Wednesday, March 18, 2009

AIG, Publisher's Clearinghouse Style

I like this idea from NPR science correspondent, Joe Palca for what to do about the AIG bonuses:


Here's what you do. Announce that the money will be handed out at a public function. Then, print the checks on those oversize posters like they do for the Publisher's Clearinghouse Sweepstakes, so you can see the name of the lucky winner and the amount they received from 100 yards away. Anyone who wants the money has to come up on stage and have his or her picture taken with an irate Timothy Geithner.

I'm guessing many would decide it wasn't worth it. And for those who do, well, at least they'll have provided us with a little entertainment.

I also don't buy the line from the NYT columnist Andrew Sorkin that we (the U.S. taxpayers) need to hold our noses and pay out these bonuses because upholding contracts is too important of a value to abandon, no matter how morally righteous it might feel, “If you think this economy is a mess now, imagine what it would look like if the business community started to worry that the government would start abrogating contracts left and right.” Of course, Sorkin goes on to say that the “auto industry unions are facing a similar issue — but the big difference is that there is a negotiation; no one is unilaterally tearing up contracts.” But, that is what happened; as a condition to get the bailout money to save their jobs, the UAW was required to give concessions — and the compensation that they had negotiated and agreed to was severely diminished.
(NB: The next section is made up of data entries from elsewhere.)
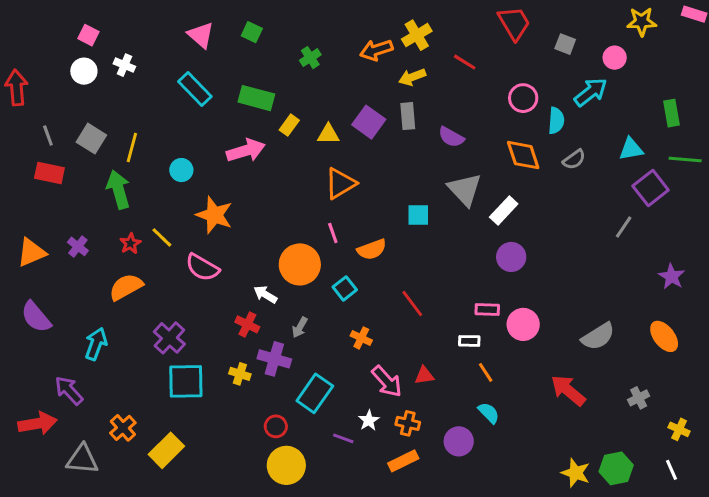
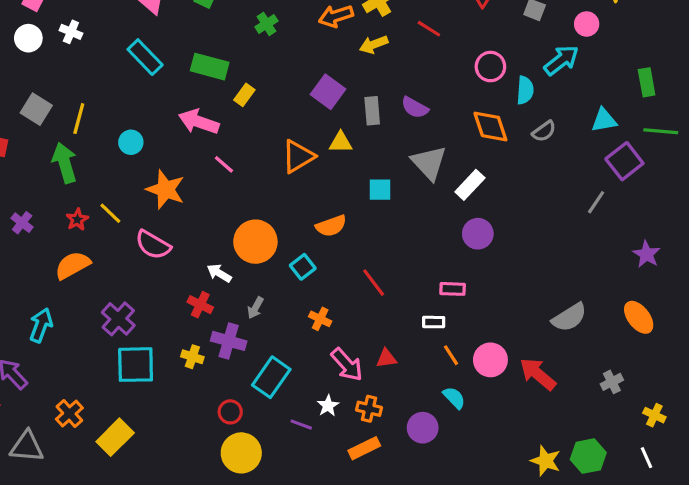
gray rectangle: (408, 116) -> (372, 111), moved
yellow triangle: (328, 134) -> (341, 142), moved
pink arrow: (246, 151) -> (199, 122), turned -144
pink line: (333, 233) -> (224, 164), moved, turned -30
pink circle: (523, 324) -> (490, 360), moved

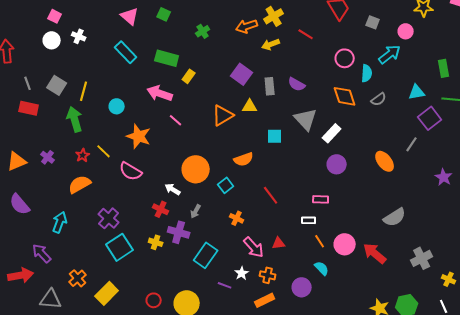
orange ellipse: (639, 317) -> (385, 161), moved
cyan square: (136, 365) -> (120, 247), turned -32
gray cross: (612, 382) -> (422, 258), size x1.5
red circle: (230, 412) -> (154, 300), moved

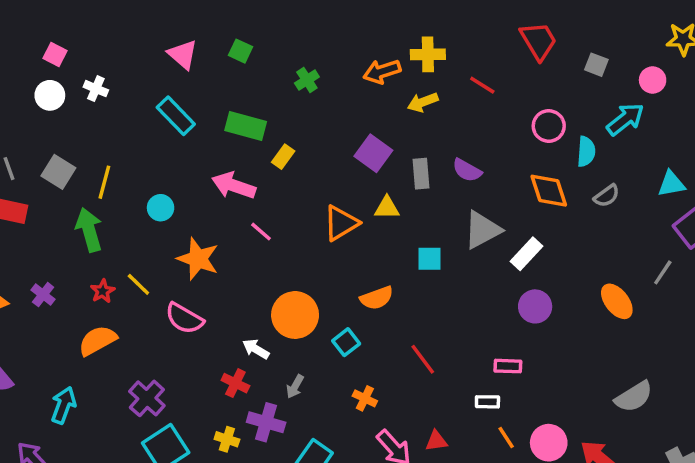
yellow cross: (274, 16) -> (428, 54), turned 30
gray triangle: (306, 119) -> (482, 230), turned 45

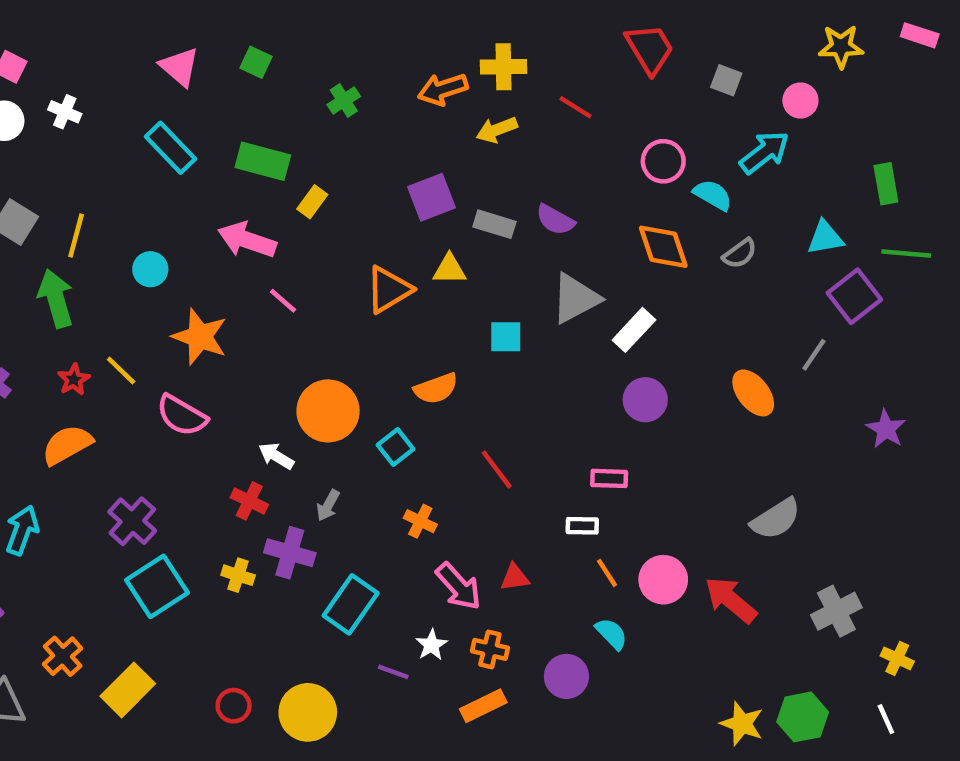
cyan semicircle: (586, 152) -> (713, 195), turned -64
purple square: (373, 153) -> (431, 197), turned 33
gray rectangle: (421, 174) -> (494, 224), turned -68

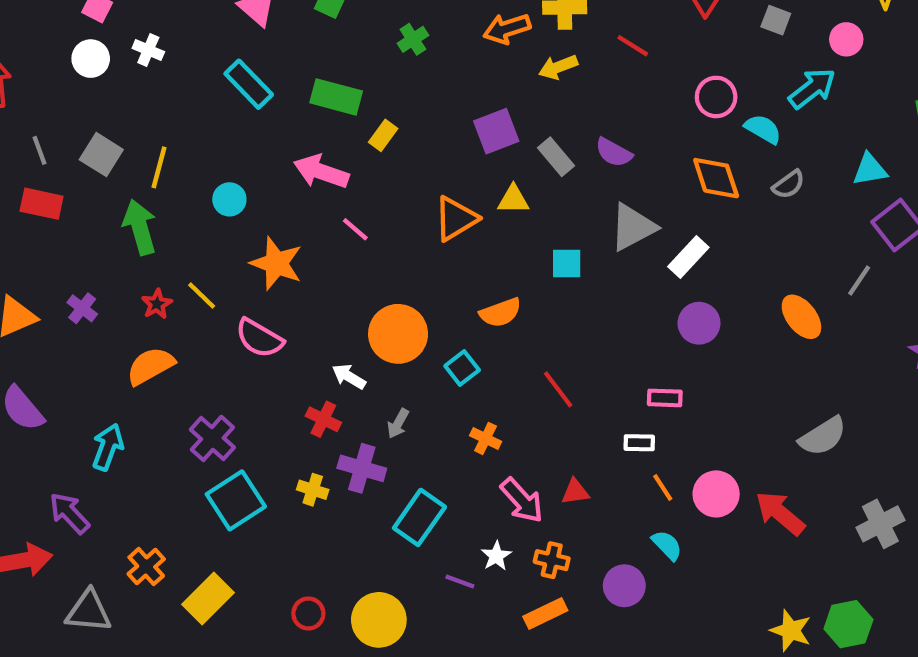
gray rectangle: (494, 224) -> (556, 157), turned 33

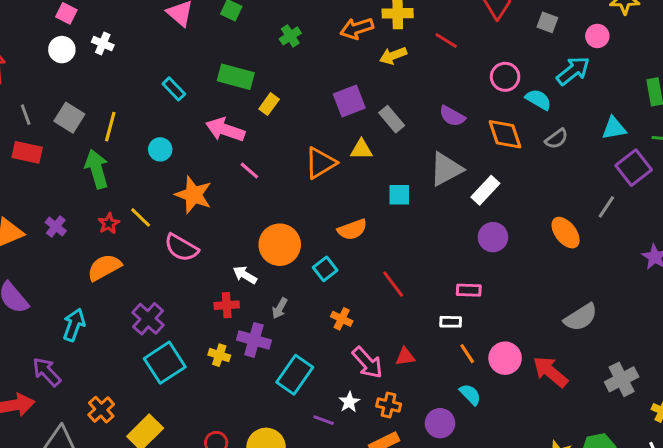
cyan rectangle: (249, 84) -> (174, 89), moved, size x0.7
purple semicircle: (614, 152) -> (452, 116), moved
red cross: (323, 419) -> (227, 305), turned -30

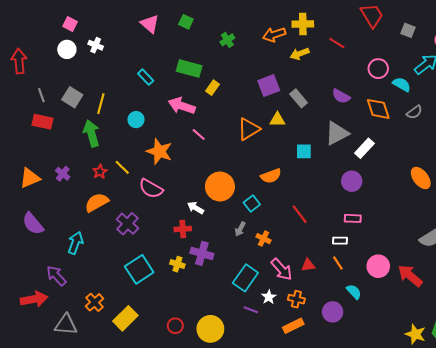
purple circle: (493, 237) -> (352, 181), moved
gray arrow: (280, 308) -> (240, 229), moved
purple cross: (148, 319) -> (127, 224), moved
orange line: (467, 354) -> (338, 263), moved
cyan rectangle: (295, 375) -> (245, 278), moved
It seems that when Congress says “Everyone needs a haircut,” I guess for some that means a trim, and for others a complete shave.


And, speaking of unions, I had the same question as Josh Marshall at TPM, “Where's Labor?” I mean this seems form-fit to read into a narrative about corporate excess: while AIG is “contractually obligated” to pay these dipshits that ran the entire world economy into the ground, UAW workers were forced to concede a significant portion of their salaries, benefits, and pensions (which, are bound by the contractual obligation under federal labor law) before the Big Three could get a fraction of what AIG has received from the federal government. From what I could tell, the AFL-CIO blog has nothing and the Change to Win Connect blog has a completely convoluted post about signing a petition for the Employee Free Choice Act to stop AIG. Granted, EFCA would be a huge shot in the arm for labor and I think that it should pass, but this seems like the most clear-cut moral case that labor could make right now, and it is virtually silent on the issue or tries to fit it into a completely different pre-made frame.